Lowkiq

Ordered background jobs processing

dashboard

Rationale
Description
Sidekiq comparison
Queue
- Calculation algorithm for retry_count and perform_in
- Job merging rules
Install
Api
Ring app
Configuration
Performance
Execution
Shutdown
Debug
Development
Exceptions
Rails integration
Splitter
Scheduler
Recommendations on configuration
- SomeWorker.shards_count
- SomeWorker.max_retry_count

Rationale

We've faced some problems using Sidekiq while processing messages from a side system. For instance, the message is a data of an order in particular time.
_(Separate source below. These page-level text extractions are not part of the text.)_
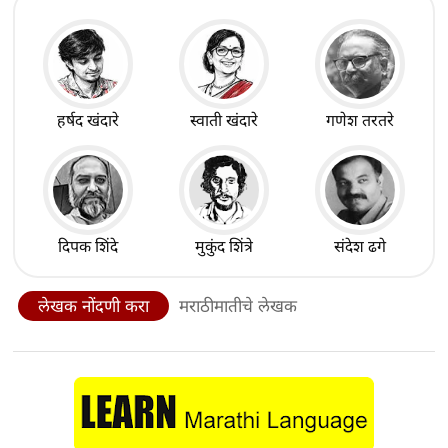
हर्षद खंदारे
स्वाती खंदारे
गणेश तरतरे
दिपक शिंदे
मुकुंद शिंत्रे
संदेश ढगे
लेखक नोंदणी करा
मराठीमातीचे लेखक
The side system will send a new data of an order on an every change. Orders are frequently updated and a queue containts some closely located messages of the same order.

Sidekiq doesn't guarantee a strict message order, because a queue is processed by multiple threads. For example, we've received 2 messages: M1 and M2. Sidekiq handlers begin to process them parallel, so M2 can be processed before M1.

Parallel processing of such kind of messages can result in:

dead locks
overwriting new data with old one

Lowkiq has been created to eliminate such problems by avoiding parallel task processing within one entity.

Description

Lowkiq's queues are reliable i.e., Lowkiq saves information about a job being processed and returns incompleted jobs back to the queue on startup.

Jobs in queues are ordered by preassigned execution time, so they are not FIFO queues.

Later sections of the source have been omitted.